In [14]:
# import dependencies
import torch
from PIL import Image
from torch import nn, save, load
from torch.optim import Adam
from torch.utils.data import DataLoader
from torchvision import datasets
from torchvision.transforms import ToTensor

In [3]:
# get data
train = datasets.MNIST(root = 'data', download = True, train = True, transform =ToTensor())

Downloading http://yann.lecun.com/exdb/mnist/train-images-idx3-ubyte.gz
Downloading http://yann.lecun.com/exdb/mnist/train-images-idx3-ubyte.gz to data/MNIST/raw/train-images-idx3-ubyte.gz


  0%|          | 0/9912422 [00:00<?, ?it/s]

Extracting data/MNIST/raw/train-images-idx3-ubyte.gz to data/MNIST/raw

Downloading http://yann.lecun.com/exdb/mnist/train-labels-idx1-ubyte.gz
Downloading http://yann.lecun.com/exdb/mnist/train-labels-idx1-ubyte.gz to data/MNIST/raw/train-labels-idx1-ubyte.gz


  0%|          | 0/28881 [00:00<?, ?it/s]

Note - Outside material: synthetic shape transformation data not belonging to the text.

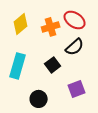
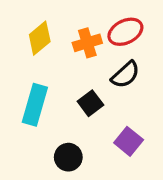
red ellipse: (75, 20) -> (125, 32), turned -60
purple square: (77, 89) -> (129, 141), turned -30

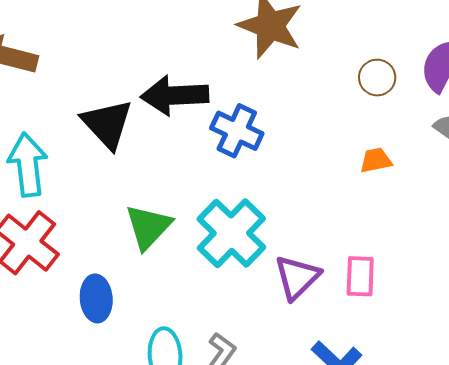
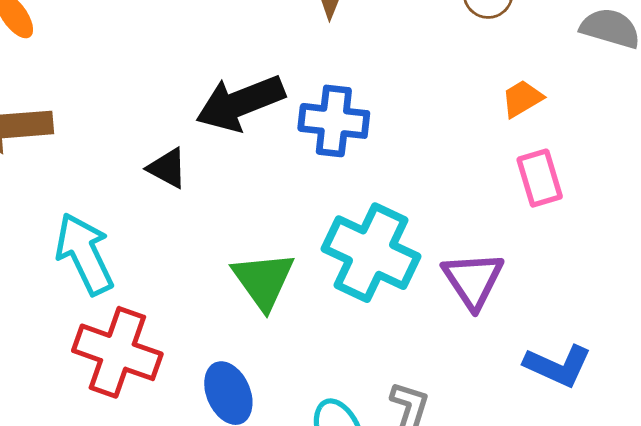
black triangle: (107, 124) -> (167, 168), size x0.6
pink rectangle: (360, 276) -> (540, 178), moved

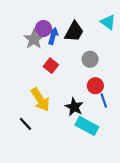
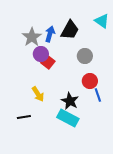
purple circle: (43, 29) -> (41, 54), moved
yellow arrow: (40, 100) -> (38, 94), size x0.7
black line: (25, 124) -> (24, 117), turned -56
cyan rectangle: (87, 126) -> (68, 118), moved

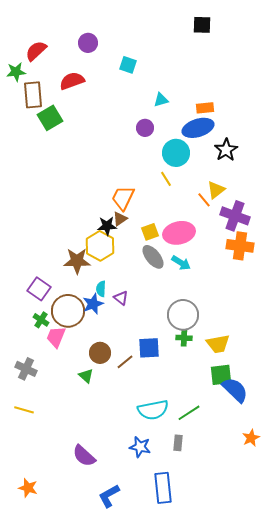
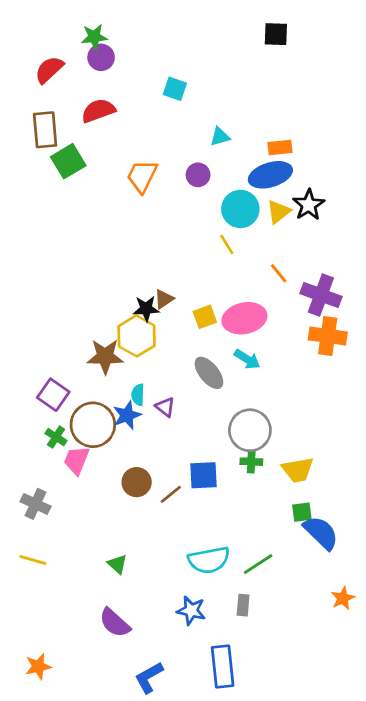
purple circle: (88, 43) -> (101, 57), moved
green star: (16, 72) -> (94, 37), moved
yellow triangle: (216, 190) -> (279, 212), moved
orange trapezoid: (123, 198) -> (142, 176), moved
gray ellipse: (153, 257) -> (209, 373), moved
green square: (221, 375) -> (302, 512), size x0.7
green triangle: (86, 376) -> (117, 564), moved
orange star: (28, 488) -> (38, 667), turned -30

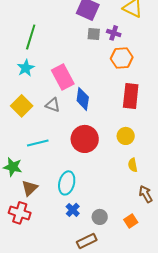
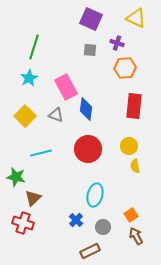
gray square: (94, 34) -> (90, 50), moved
yellow semicircle: (133, 165) -> (135, 166), moved
cyan ellipse: (67, 183) -> (95, 195), moved
brown arrow: (146, 194) -> (136, 236), moved
orange square: (131, 221) -> (131, 215), moved

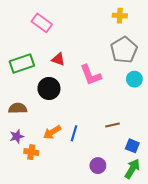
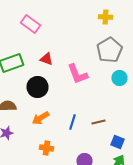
orange arrow: (52, 132) -> (40, 118), moved
blue line: (74, 133) -> (72, 122), moved
orange cross: (31, 152) -> (46, 148), moved

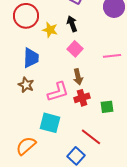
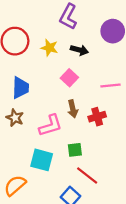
black arrow: (72, 24) -> (79, 50), moved, turned 126
yellow star: (50, 30) -> (49, 48), moved
red cross: (82, 98) -> (97, 117), moved
green square: (107, 107) -> (75, 150), moved

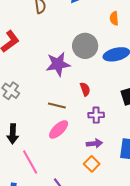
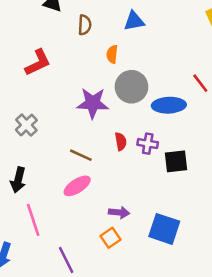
orange semicircle: (114, 18) -> (112, 54), moved
purple cross: (96, 115) -> (148, 144), moved

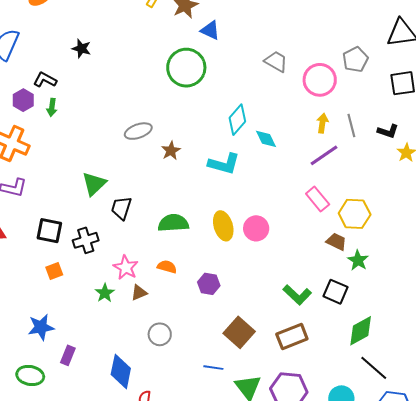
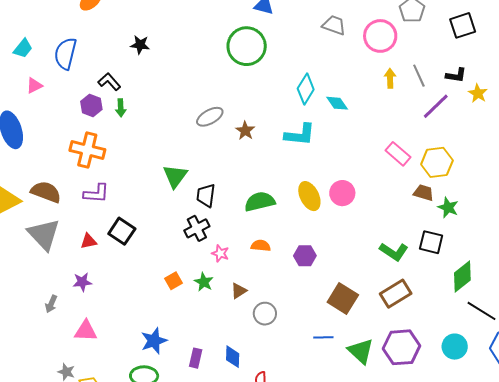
black L-shape: (45, 80) -> (109, 82), turned 30
purple line: (324, 155) -> (436, 106), moved
black square: (49, 231) -> (122, 231), moved, turned 32
black cross: (86, 240) -> (197, 228), moved
pink star: (126, 268) -> (220, 253), size x0.7
orange square: (54, 271) -> (174, 281), moved
brown triangle: (139, 293) -> (239, 291), moved
blue star: (41, 327) -> (154, 341), moved
purple rectangle: (68, 355) -> (196, 358), moved
blue diamond: (121, 371) -> (233, 357), size x0.7

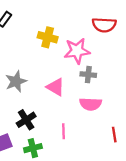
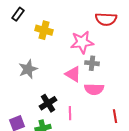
yellow cross: (48, 37) -> (44, 30), moved
pink triangle: (56, 87) -> (73, 74), moved
black cross: (26, 120) -> (48, 103), moved

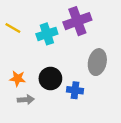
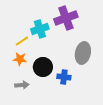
yellow line: (13, 28) -> (22, 41), moved, turned -64
orange star: (18, 79) -> (20, 59), moved

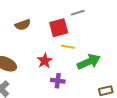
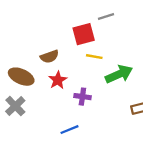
brown semicircle: (23, 25) -> (49, 57), moved
red star: (45, 61) -> (58, 80), moved

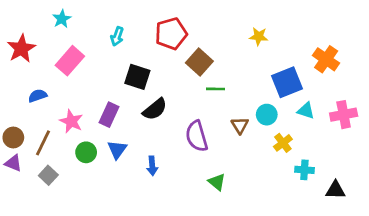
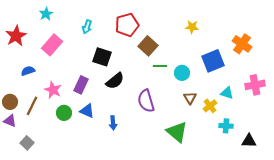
cyan triangle: (306, 111) -> (227, 93), moved
cyan circle: (267, 115) -> (182, 73), moved
brown triangle: (240, 125) -> (190, 98), moved
blue triangle: (117, 150) -> (87, 111), turned -42
gray square: (48, 175) -> (27, 143), moved
green triangle: (217, 182) -> (177, 132), moved, size x1.6

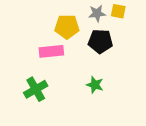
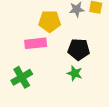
black pentagon: (100, 41) -> (79, 49), moved

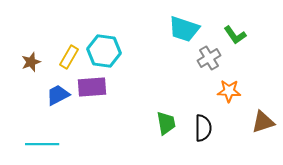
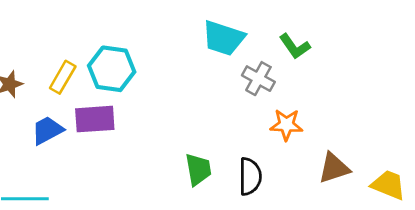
gray cross: (209, 58) -> (258, 79), turned -30

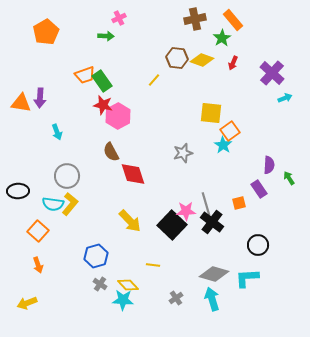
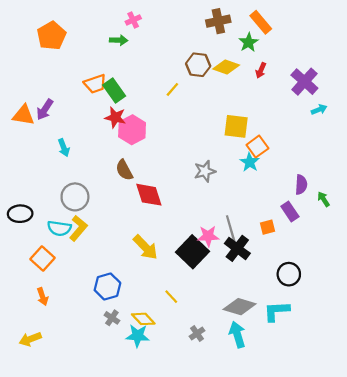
purple arrow: (40, 98) -> (45, 110), turned 30
yellow line: (153, 265) -> (171, 297), turned 40

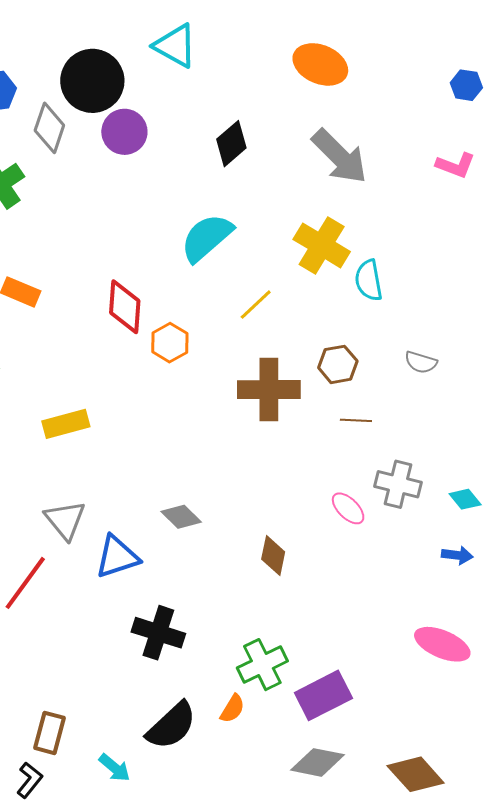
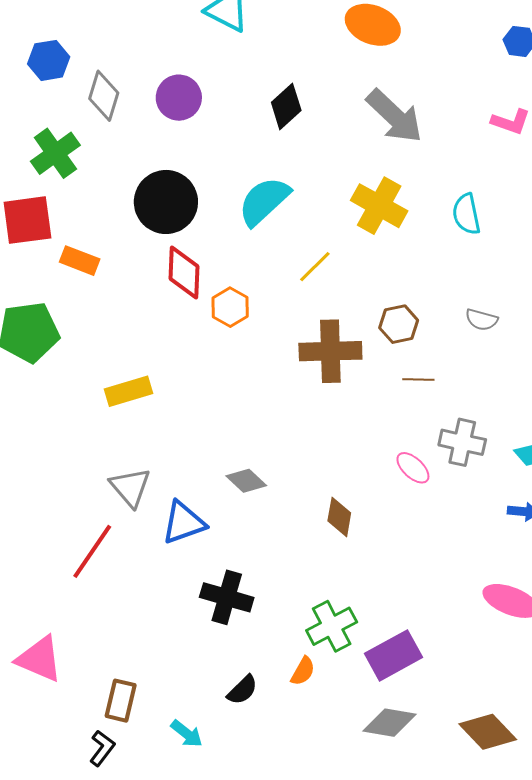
black circle: (92, 81) -> (166, 202), moved
cyan semicircle: (369, 280) -> (466, 214), moved
black semicircle: (171, 726) -> (242, 690), size x0.6

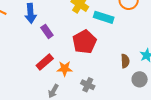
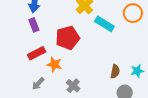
purple rectangle: (47, 31) -> (34, 25), moved
red pentagon: (84, 42) -> (68, 38), moved

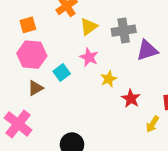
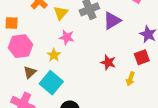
orange square: (28, 25) -> (12, 23), turned 32
cyan square: (62, 73) -> (51, 83), moved, size x1.6
yellow star: (109, 79) -> (54, 55), moved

Extracting data/MNIST/raw/train-labels-idx1-ubyte.gz to data/MNIST/raw

Downloading http://yann.lecun.com/exdb/mnist/t10k-images-idx3-ubyte.gz
Downloading http://yann.lecun.com/exdb/mnist/t10k-images-idx3-ubyte.gz to data/MNIST/raw/t10k-images-idx3-ubyte.gz


  0%|          | 0/1648877 [00:00<?, ?it/s]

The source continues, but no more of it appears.